Showing Beijing's air quality data in a line graph

Shows the change in monthly average PM Index data over 10-15 years, with 6 curves in one graph and 1 curve for each year.

import numpy as np
import pandas as pd
from matplotlib import pyplot as plt
orig_df = pd.read_csv("./BeijingPM20100101_20151231.csv", encoding='utf-8', dtype=str)
orig_df = (orig_df, columns=['year', 'month', 'PM_US Post'])
df = orig_df.dropna(0, how='any')
df['month'] = df['month'].astype(int)
df['year'] = df['year'].astype(int)
df['PM_US Post'] = df['PM_US Post'].astype(int)
df.reset_index(drop=True, inplace=True)
num = len(df)
section = (1, 13)
record = 0
fig, ax = ()
('classic')
("2010-2015 Beijing average PM2.5(from PM_US Post) per month")

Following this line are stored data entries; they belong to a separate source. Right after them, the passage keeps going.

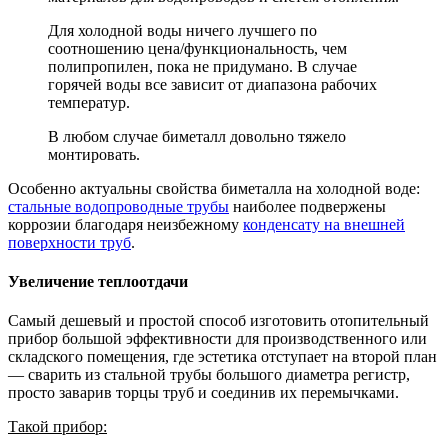
Для холодной воды ничего лучшего по
соотношению цена/функциональность, чем
полипропилен, пока не придумано. В случае
горячей воды все зависит от диапазона рабочих
температур.
В любом случае биметалл довольно тяжело
монтировать.
Особенно актуальны свойства биметалла на холодной воде:
стальные водопроводные трубы
наиболее подвержены
коррозии благодаря неизбежному
конденсату на внешней
поверхности труб
.
Увеличение теплоотдачи
Самый дешевый и простой способ изготовить отопительный
прибор большой эффективности для производственного или
складского помещения, где эстетика отступает на второй план
— сварить из стальной трубы большого диаметра регистр,
просто заварив торцы труб и соединив их перемычками.
Такой прибор:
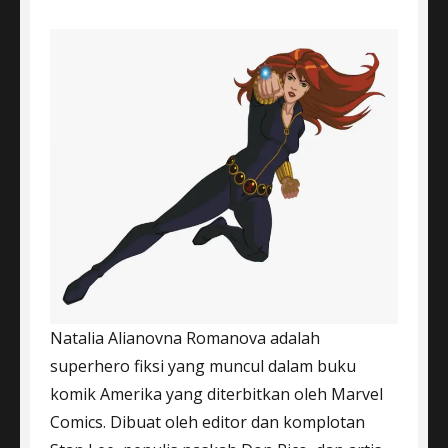
Natalia Alianovna Romanova adalah
superhero fiksi yang muncul dalam buku
komik Amerika yang diterbitkan oleh Marvel
Comics. Dibuat oleh editor dan komplotan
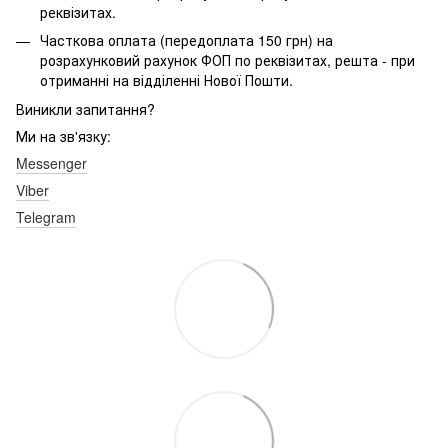
реквізитах.
Часткова оплата (передоплата 150 грн) на
розрахунковий рахунок ФОП по реквізитах, решта - при
отриманні на відділенні Нової Пошти.
Виникли запитання?
Ми на зв'язку:
Messenger
Viber
Telegram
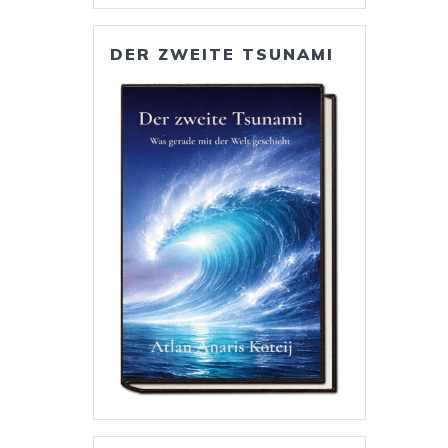
DER ZWEITE TSUNAMI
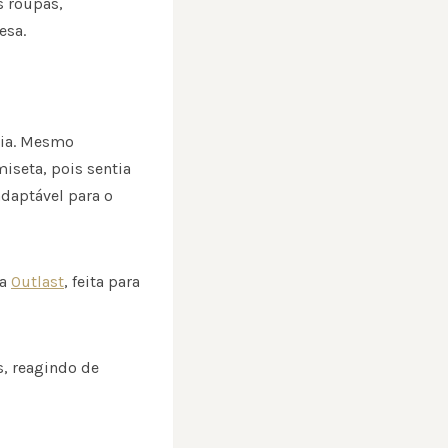
s roupas,
esa.
ia. Mesmo
iseta, pois sentia
adaptável para o
ma
Outlast
, feita para
s, reagindo de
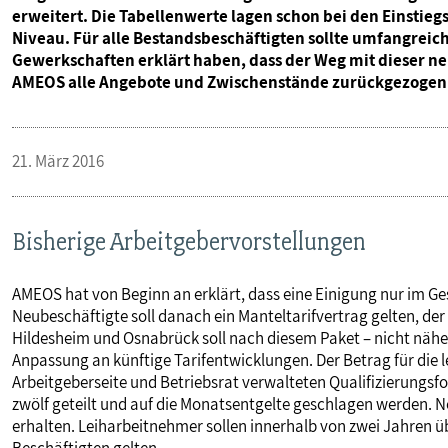
erweitert. Die Tabellenwerte lagen schon bei den Einstieg
Niveau. Für alle Bestandsbeschäftigten sollte umfangrei
Gewerkschaften erklärt haben, dass der Weg mit dieser ne
AMEOS alle Angebote und Zwischenstände zurückgezogen
21. März 2016
Bisherige Arbeitgebervorstellungen
AMEOS hat von Beginn an erklärt, dass eine Einigung nur im G
Neubeschäftigte soll danach ein Manteltarifvertrag gelten, der
Hildesheim und Osnabrück soll nach diesem Paket – nicht näher
Anpassung an künftige Tarifentwicklungen. Der Betrag für die l
Arbeitgeberseite und Betriebsrat verwalteten Qualifizierungsf
zwölf geteilt und auf die Monatsentgelte geschlagen werden. 
erhalten. Leiharbeitnehmer sollen innerhalb von zwei Jahren ü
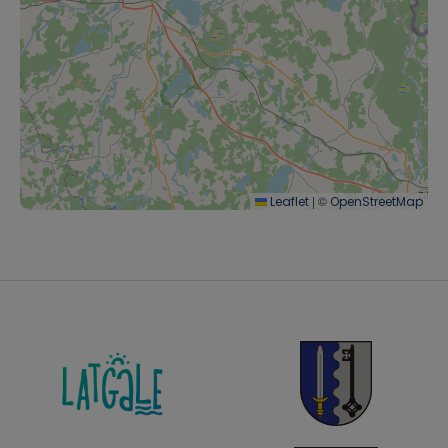
|
©
Leaflet
OpenStreetMap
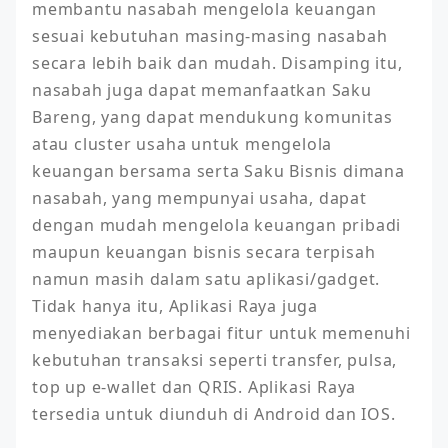
membantu nasabah mengelola keuangan 
sesuai kebutuhan masing-masing nasabah 
secara lebih baik dan mudah. Disamping itu, 
nasabah juga dapat memanfaatkan Saku 
Bareng, yang dapat mendukung komunitas 
atau cluster usaha untuk mengelola 
keuangan bersama serta Saku Bisnis dimana 
nasabah, yang mempunyai usaha, dapat 
dengan mudah mengelola keuangan pribadi 
maupun keuangan bisnis secara terpisah 
namun masih dalam satu aplikasi/gadget. 
Tidak hanya itu, Aplikasi Raya juga 
menyediakan berbagai fitur untuk memenuhi 
kebutuhan transaksi seperti transfer, pulsa, 
top up e-wallet dan QRIS. Aplikasi Raya 
tersedia untuk diunduh di Android dan IOS.  
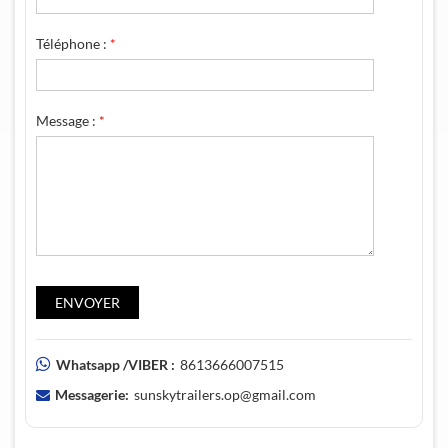
Téléphone :
*
Message :
*
Whatsapp /VIBER :
8613666007515
Messagerie:
sunskytrailers.op@gmail.com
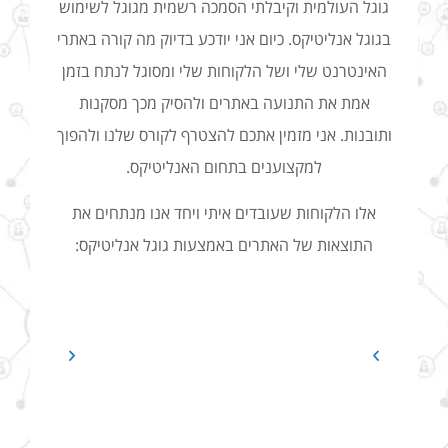
גוגל העולמית וקיבלתי הסמכה רשמית מגוגל לשימוש
בגוגל אנליטיקס. כיום אני יודכע בדיוק מה קורה באתרי
האינטרנט שלי ושל הלקוחות שלי ומסוגל לנתח בזמן
אמת את התנועה באתרים ולהסיק מכך מסקנות
ותובנות. אני מזמין אתכם להצטרף לקורס שלנו ולהפוך
למקצוענים בתחום האנליטיקס.
אלו הלקוחות שעובדים איתי ויחד אנו מנתחים את
התוצאות של האתרים באמצעות גוגל אנליטיקס:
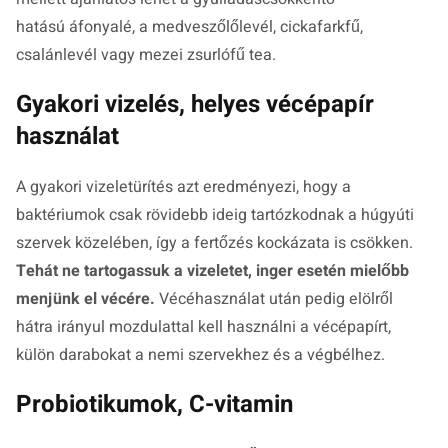
hatású áfonyalé, a medveszőlőlevél, cickafarkfű,
csalánlevél vagy mezei zsurlófű tea.
Gyakori vizelés, helyes vécépapír
használat
A gyakori vizeletürítés azt eredményezi, hogy a
baktériumok csak rövidebb ideig tartózkodnak a húgyúti
szervek közelében, így a fertőzés kockázata is csökken.
Tehát ne tartogassuk a vizeletet, inger esetén mielőbb
menjünk el vécére.
Vécéhasználat után pedig elölről
hátra irányul mozdulattal kell használni a vécépapírt,
külön darabokat a nemi szervekhez és a végbélhez.
Probiotikumok, C-vitamin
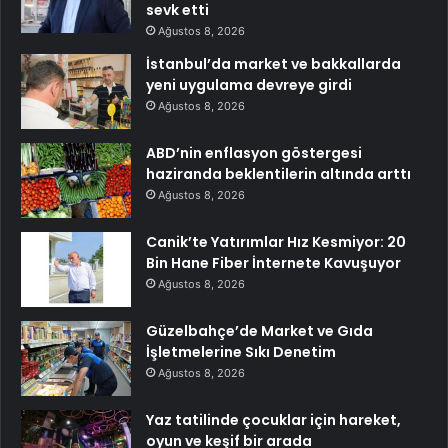
sevk etti
Ağustos 8, 2026
İstanbul’da market ve bakkallarda
yeni uygulama devreye girdi
Ağustos 8, 2026
ABD’nin enflasyon göstergesi
haziranda beklentilerin altında arttı
Ağustos 8, 2026
Canik’te Yatırımlar Hız Kesmiyor: 20
Bin Hane Fiber İnternete Kavuşuyor
Ağustos 8, 2026
Güzelbahçe’de Market ve Gıda
İşletmelerine Sıkı Denetim
Ağustos 8, 2026
Yaz tatilinde çocuklar için hareket,
oyun ve keşif bir arada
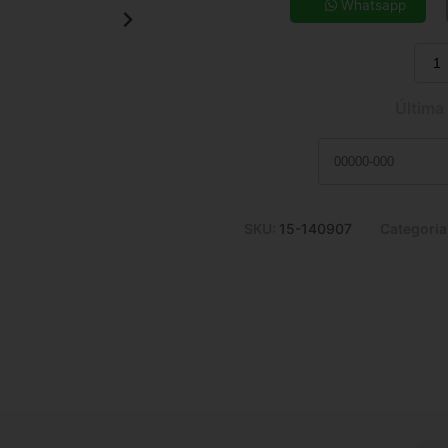
7x de R$ 32,60
Whatsapp
9x de R$ 26,01
11x de R$ 21,72
Última
SKU:
15-140907
Categoria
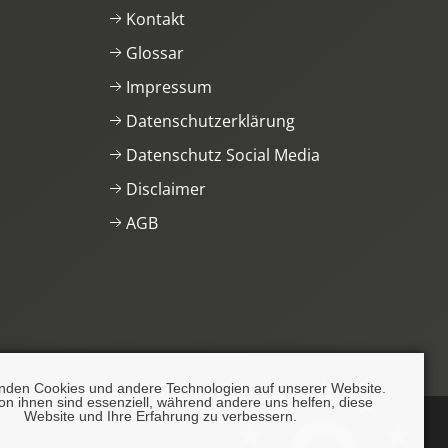
Kontakt
Glossar
Impressum
Datenschutzerklärung
Datenschutz Social Media
Disclaimer
AGB
nden Cookies und andere Technologien auf unserer Website.
on ihnen sind essenziell, während andere uns helfen, diese
Website und Ihre Erfahrung zu verbessern.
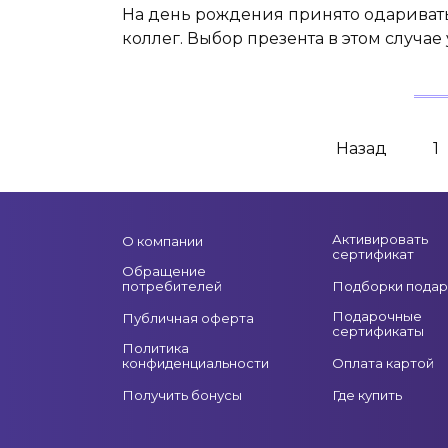
На день рождения принято одаривать 
коллег. Выбор презента в этом случае 
Пагинация
Назад
1
записей
Активировать
О компании
сертификат
Обращение
потребителей
Подборки подар
Подарочные
Публичная оферта
сертификаты
Политика
конфиденциальности
Оплата картой
Получить бонусы
Где купить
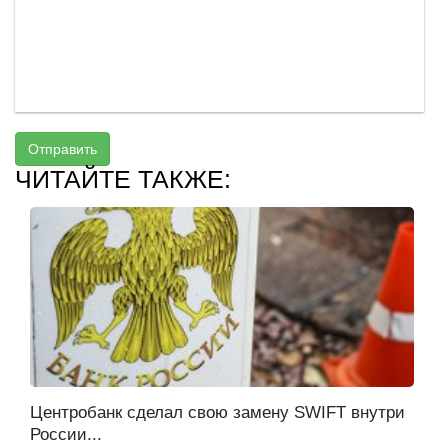
Отправить
ЧИТАЙТЕ ТАКЖЕ:
Центробанк сделал свою замену SWIFT внутри
России...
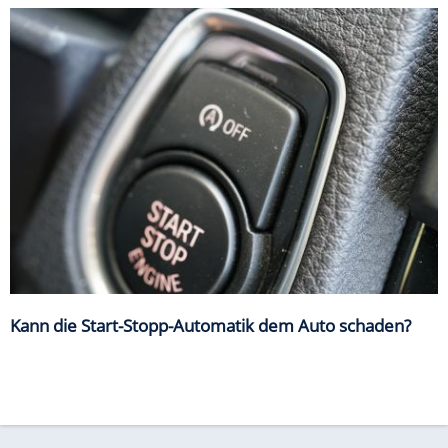
Kann die Start-Stopp-Automatik dem Auto schaden?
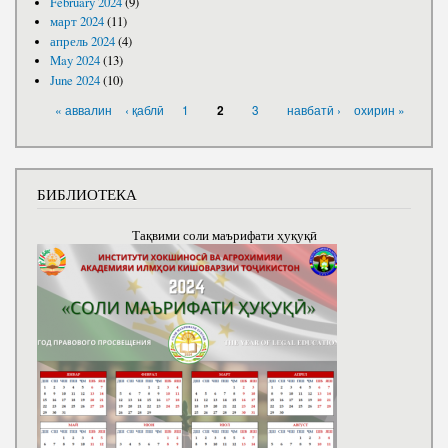
February 2024
(9)
март 2024
(11)
апрель 2024
(4)
May 2024
(13)
June 2024
(10)
PAGES
« аввалин
‹ қаблӣ
1
3
навбатӣ ›
охирин »
2
БИБЛИОТЕКА
Тақвими соли маърифати ҳуқуқӣ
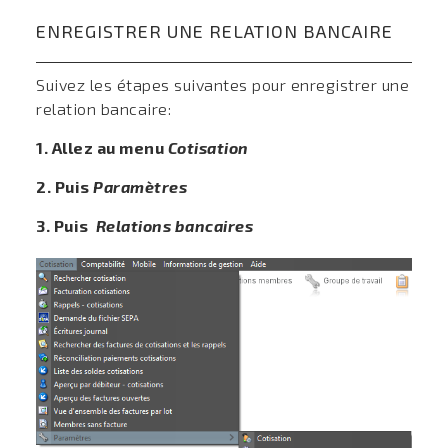
ENREGISTRER UNE RELATION BANCAIRE
Suivez les étapes suivantes pour enregistrer une
relation bancaire:
1. Allez au menu
Cotisation
2. Puis
Paramètres
3. Puis
Relations bancaires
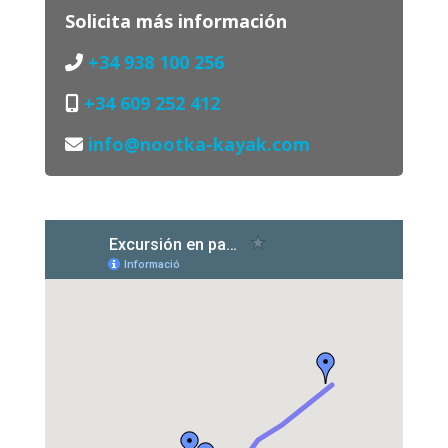
Solicita más información
+34 938 100 256
+34 609 252 412
info@nootka-kayak.com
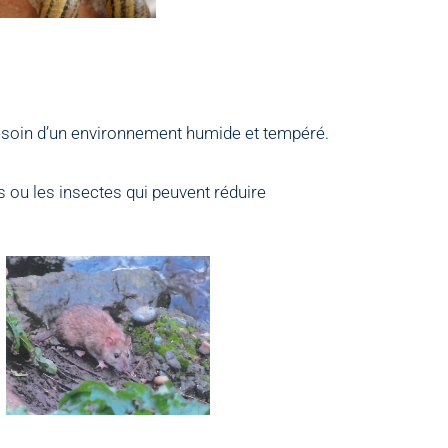
esoin d’un environnement humide et tempéré.
s ou les insectes qui peuvent réduire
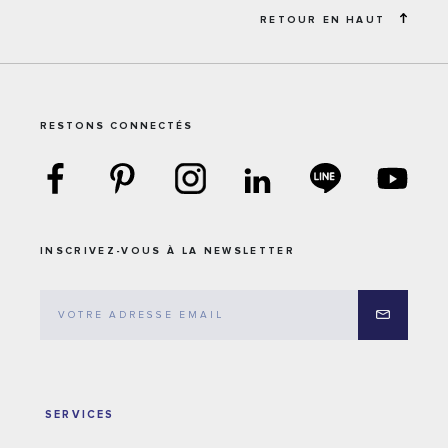
RETOUR EN HAUT
RESTONS CONNECTÉS
INSCRIVEZ-VOUS À LA NEWSLETTER
SERVICES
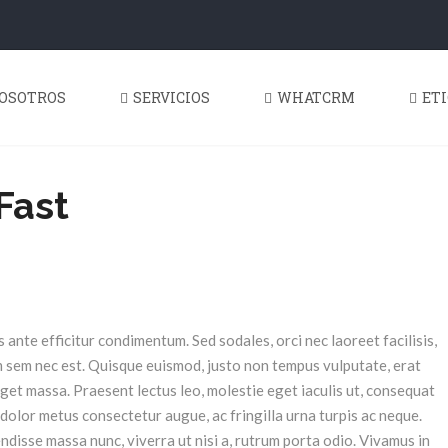
OSOTROS
SERVICIOS
WHATCRM
ET
Fast
 ante efficitur condimentum. Sed sodales, orci nec laoreet facilisis,
m sem nec est. Quisque euismod, justo non tempus vulputate, erat
et massa. Praesent lectus leo, molestie eget iaculis ut, consequat
 dolor metus consectetur augue, ac fringilla urna turpis ac neque.
disse massa nunc, viverra ut nisi a, rutrum porta odio. Vivamus in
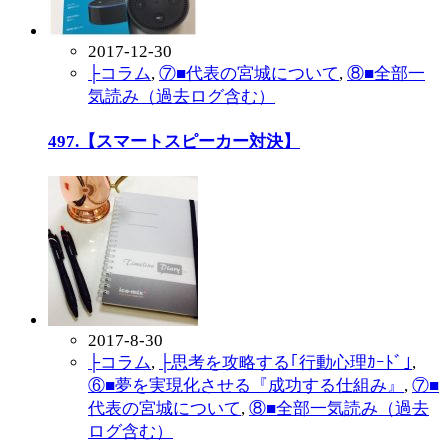
2017-12-30
├コラム
,
⑦■代表の宮城について
,
⑧■全部一
気読み（過去ログ含む）
497.【スマートスピーカー対決】
2017-8-30
├コラム
,
├思考を攻略する｢行動心理ｶｰﾄﾞ｣
,
⑥■夢を実現化させる『成功する仕組み』
,
⑦■
代表の宮城について
,
⑧■全部一気読み（過去
ログ含む）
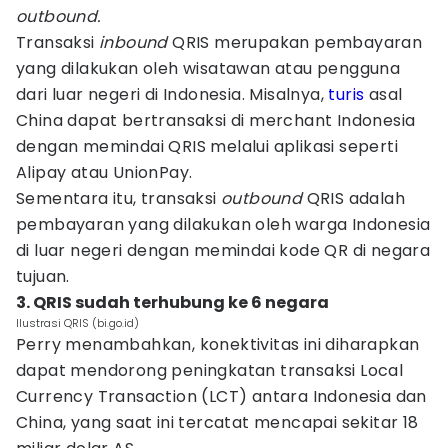
outbound.
Transaksi
inbound
QRIS merupakan pembayaran
yang dilakukan oleh wisatawan atau pengguna
dari luar negeri di Indonesia. Misalnya,
turis
asal
China dapat bertransaksi di merchant Indonesia
dengan memindai QRIS melalui aplikasi seperti
Alipay atau UnionPay.
Sementara itu, transaksi
outbound
QRIS adalah
pembayaran yang dilakukan oleh warga Indonesia
di luar negeri dengan memindai kode QR di negara
tujuan.
3. QRIS sudah terhubung ke 6 negara
Ilustrasi QRIS (bi.go.id)
Perry menambahkan, konektivitas ini diharapkan
dapat mendorong peningkatan transaksi Local
Currency Transaction (LCT) antara Indonesia dan
China, yang saat ini tercatat mencapai sekitar 18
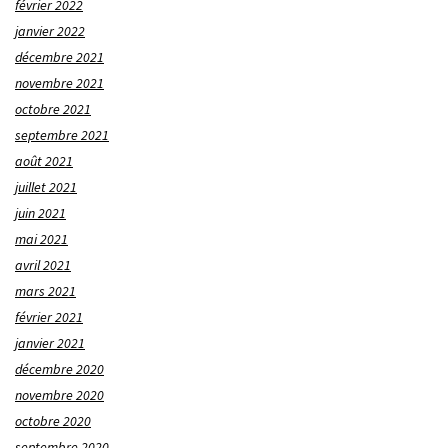
février 2022
janvier 2022
décembre 2021
novembre 2021
octobre 2021
septembre 2021
août 2021
juillet 2021
juin 2021
mai 2021
avril 2021
mars 2021
février 2021
janvier 2021
décembre 2020
novembre 2020
octobre 2020
septembre 2020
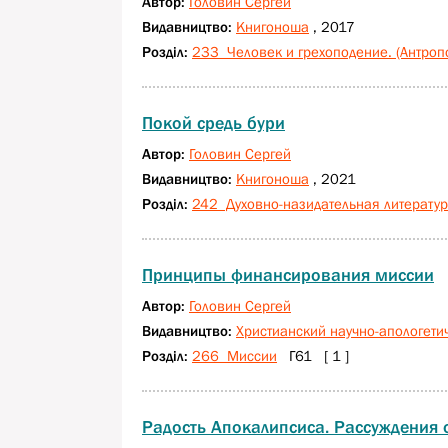
Автор:
Головин Сергей
Видавництво:
Книгоноша
, 2017
Розділ:
233 Человек и грехоподение. (Антроп
Покой средь бури
Автор:
Головин Сергей
Видавництво:
Книгоноша
, 2021
Розділ:
242 Духовно-назидательная литерату
Принципы финансирования миссии
Автор:
Головин Сергей
Видавництво:
Христианский научно-апологети
Розділ:
266 Миссии
Г61 [ 1 ]
Радость Апокалипсиса. Рассуждения 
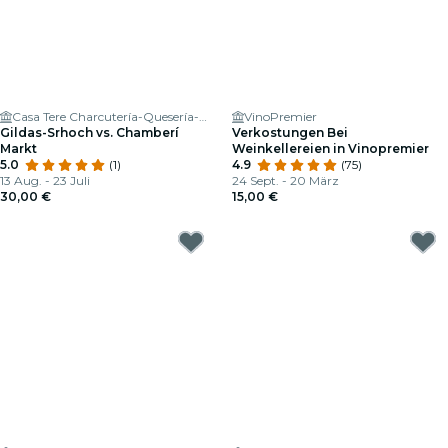
Casa Tere Charcutería-Quesería-Gourmet
VinoPremier
Gildas-Srhoch vs. Chamberí
Verkostungen Bei
Markt
Weinkellereien in Vinopremier
5.0
(1)
4.9
(75)
13 Aug. - 23 Juli
24 Sept. - 20 März
30,00 €
15,00 €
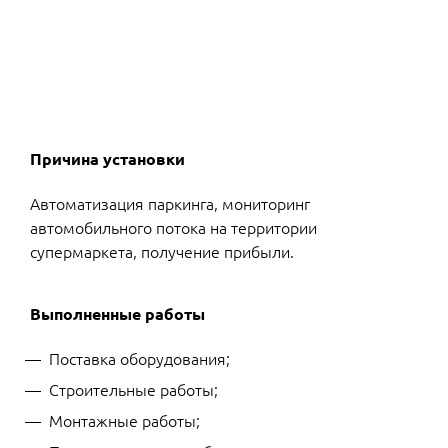
Причина установки
Автоматизация паркинга, мониторинг
автомобильного потока на территории
супермаркета, получение прибыли.
Выполненные работы
Поставка оборудования;
Строительные работы;
Монтажные работы;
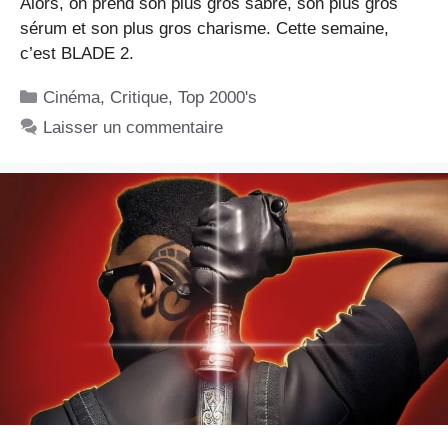
Alors, on prend son plus gros sabre, son plus gros
sérum et son plus gros charisme. Cette semaine,
c’est BLADE 2.
Catégories
Cinéma
,
Critique
,
Top 2000's
Laisser un commentaire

for nowyear in range(2010, 2016):
    i = record
    result = [0 for i in range(13)]
    nowsum = 0
    cntday = 0
    nowmonth = 1
    while i < num:
        if df['month'][i] == nowmonth:
            cntday = cntday + 1
            nowsum = nowsum + df['PM_US Post'][i]
        else:
            if df['year'][i] != nowyear:
                record = i
                result[nowmonth] = nowsum / cntday
                break
            result[nowmonth] = nowsum / cntday
            cntday = 1
            nowsum = df['PM_US Post'][i]
            nowmonth = df['month'][i]
        i = i + 1
    result = result[1:]
    #
    x = (range(1, 13))
    (x, result, linestyle='-', label=str(nowyear))
()
()

To this article on the implementation of Python data visualization case study is introduced to this article, more related Python data visualization content please search for my previous posts or continue to browse the following related articles I hope that you will support me in the future!